# Table saw sled with dust collection



## difalkner (Jan 3, 2012)

There's really nothing new here but since I just built this I thought I'd post it and it's more about the table saw than the router, but alas, I'm posting it anyway. :smile: 

I have needed a table saw sled for some time but just kept putting it off, however, I have an ongoing project that is going to require I have one for many repetitive angled and beveled cuts so it was time to build it. One thing I hate about using my table saw is all the dust that flies back at me and covers me in dust but right now I don't really want to build an overhead dust collection system. So since I'll be using this sled often I figured why not build in a little dust control - right!
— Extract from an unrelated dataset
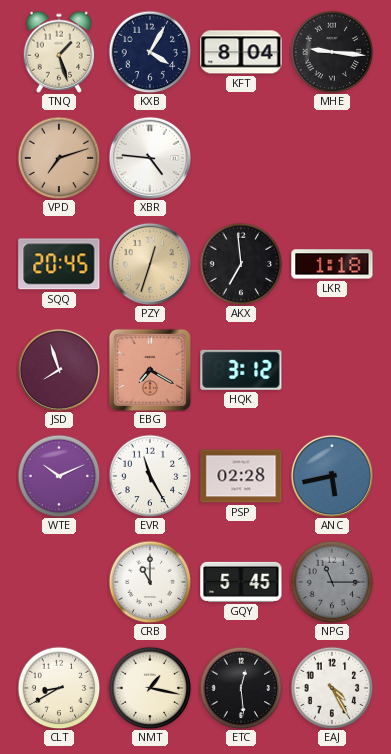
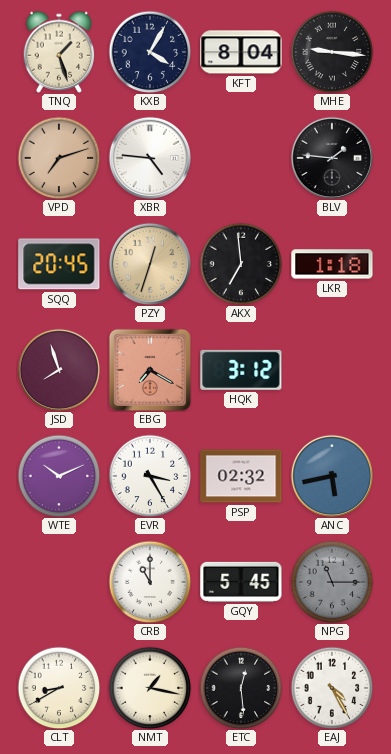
BLV: none -> 1:46
EVR: 11:25 -> 3:25
PSP: 02:28 -> 02:32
I already had the piece of Birch plywood from dismantling a shelf unit I build about 30 years ago so with a couple of 2x4's and some Maple for runners I had all the makings. Since I just finished building the CNC router and had some 1/2" MDF on hand so it just made sense to cut the dust collection parts on the CNC. I've only made one cut with the sled but it kept about 95% of the dust off of me so that's a good thing! Some of it still went in the air but I didn't have to wear it! LOL!

There are some other fixtures that will mount to the sled but those aren't ready yet. I'll post photos when I get that completed.

Parts on the CNC - 









Sled -


----------



## tomp913 (Mar 7, 2014)

Nice sled, and I like the idea of incorporating dust collection. I modified the guard for my TS as shown in the attached photo, and it does a nice job of collecting most of the sawdust that would be thrown out into the shop. The only problem is that it's a little nose heavy and I sometimes have to pick it up a little to start the piece through the saw - maybe the hose attachment needs to be further back, or maybe the idea would be to have a support arm coming across the saw with a spring or bungee cord taking up the weight of the hose. I wonder if the same idea would work with the sled - make a three-sided tunnel out of Plexiglas to fit between the ends of the sled and let it float up and down based on the thickness of the material being cut.


----------



## difalkner (Jan 3, 2012)

I like your setup but I no longer have the guard so I'd have to make that, as well. And I might do that one day. I have some other ideas on dust collection for the sled but I'll use it a while and see how it performs like it is.


----------



## kp91 (Sep 10, 2004)

difalkner said:


> I'll use it a while and see how it performs like it is.


I'd like to see follow up on how it performs, if it is worth it


----------



## Cherryville Chuck (Sep 28, 2010)

Both are good ideas. Tom you might be able to bolt an arm on the back of the guard that has a counterweight at the end to keep the nose at just above zero weight or enough to prevent bounce.


----------



## denniswoody (Dec 11, 2011)

tomp913 said:


> Nice sled, and I like the idea of incorporating dust collection. I modified the guard for my TS as shown in the attached photo, and it does a nice job of collecting most of the sawdust that would be thrown out into the shop. The only problem is that it's a little nose heavy and I sometimes have to pick it up a little to start the piece through the saw - maybe the hose attachment needs to be further back, or maybe the idea would be to have a support arm coming across the saw with a spring or bungee cord taking up the weight of the hose. I wonder if the same idea would work with the sled - make a three-sided tunnel out of Plexiglas to fit between the ends of the sled and let it float up and down based on the thickness of the material being cut.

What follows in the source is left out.